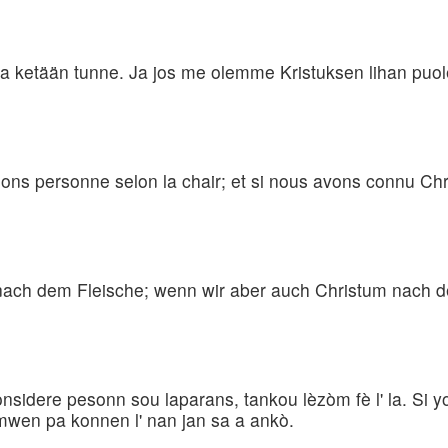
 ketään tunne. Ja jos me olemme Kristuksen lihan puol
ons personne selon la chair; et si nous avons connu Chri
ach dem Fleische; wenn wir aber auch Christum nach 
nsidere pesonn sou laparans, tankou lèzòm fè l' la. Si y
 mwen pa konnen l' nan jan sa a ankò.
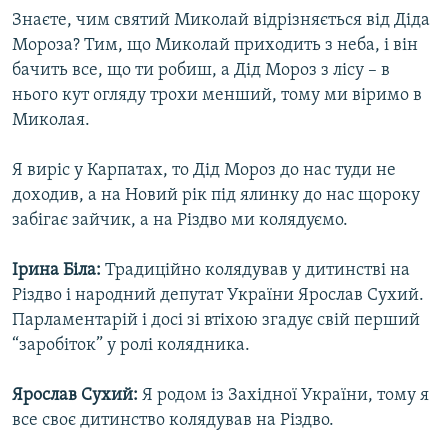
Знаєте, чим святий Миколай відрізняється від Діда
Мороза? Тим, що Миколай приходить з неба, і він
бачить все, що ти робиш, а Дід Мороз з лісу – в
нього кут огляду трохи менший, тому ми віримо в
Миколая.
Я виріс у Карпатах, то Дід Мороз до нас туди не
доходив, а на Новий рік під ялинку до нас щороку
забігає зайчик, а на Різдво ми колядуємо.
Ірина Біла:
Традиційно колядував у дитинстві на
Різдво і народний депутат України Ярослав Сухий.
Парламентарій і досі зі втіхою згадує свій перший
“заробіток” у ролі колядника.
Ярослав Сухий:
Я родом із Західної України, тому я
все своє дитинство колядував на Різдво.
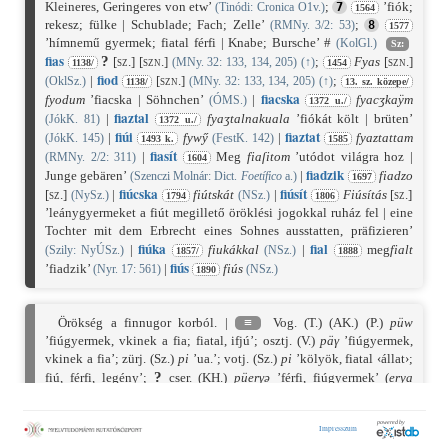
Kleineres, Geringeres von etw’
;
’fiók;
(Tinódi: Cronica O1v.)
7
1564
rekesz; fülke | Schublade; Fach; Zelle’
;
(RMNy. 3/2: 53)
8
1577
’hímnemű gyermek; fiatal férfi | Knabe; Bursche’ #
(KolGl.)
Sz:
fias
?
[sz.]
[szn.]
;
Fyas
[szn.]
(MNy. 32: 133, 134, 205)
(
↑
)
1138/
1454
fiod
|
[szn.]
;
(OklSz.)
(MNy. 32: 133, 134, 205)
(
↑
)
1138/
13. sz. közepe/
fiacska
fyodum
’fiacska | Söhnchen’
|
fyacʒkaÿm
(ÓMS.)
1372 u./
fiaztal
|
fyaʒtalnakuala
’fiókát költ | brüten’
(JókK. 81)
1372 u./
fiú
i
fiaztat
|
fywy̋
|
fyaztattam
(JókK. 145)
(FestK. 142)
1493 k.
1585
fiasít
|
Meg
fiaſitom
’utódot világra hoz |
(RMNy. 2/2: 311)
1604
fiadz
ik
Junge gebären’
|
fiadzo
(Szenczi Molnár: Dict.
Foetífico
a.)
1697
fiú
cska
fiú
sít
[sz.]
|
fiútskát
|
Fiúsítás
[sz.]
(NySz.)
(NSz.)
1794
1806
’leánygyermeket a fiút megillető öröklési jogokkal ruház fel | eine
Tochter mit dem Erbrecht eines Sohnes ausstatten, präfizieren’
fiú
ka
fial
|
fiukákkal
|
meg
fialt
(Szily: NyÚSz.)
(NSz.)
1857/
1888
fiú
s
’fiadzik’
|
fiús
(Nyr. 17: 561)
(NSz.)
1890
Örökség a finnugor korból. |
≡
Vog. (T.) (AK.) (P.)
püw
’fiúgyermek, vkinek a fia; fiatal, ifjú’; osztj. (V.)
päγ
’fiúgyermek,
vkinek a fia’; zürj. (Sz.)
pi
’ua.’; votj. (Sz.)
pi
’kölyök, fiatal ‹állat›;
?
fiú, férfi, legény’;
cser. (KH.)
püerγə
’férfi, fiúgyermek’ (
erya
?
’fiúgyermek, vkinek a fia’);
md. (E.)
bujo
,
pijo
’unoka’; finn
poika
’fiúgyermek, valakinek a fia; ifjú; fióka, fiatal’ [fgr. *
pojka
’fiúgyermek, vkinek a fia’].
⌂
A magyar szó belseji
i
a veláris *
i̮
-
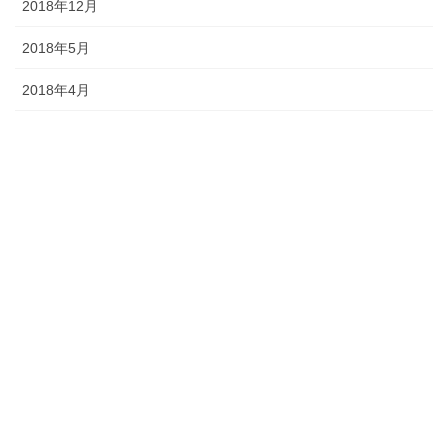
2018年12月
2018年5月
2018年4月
******************************
# Activity:
Your answer must be every line from the entries that contains the string "fiatal", copied as it stands.

# Task result:
’hímnemű gyermek; fiatal férfi | Knabe; Bursche’ #
’fiúgyermek, vkinek a fia; fiatal, ifjú’; osztj. (V.)
’kölyök, fiatal ‹állat›;
’fiúgyermek, valakinek a fia; ifjú; fióka, fiatal’ [fgr. *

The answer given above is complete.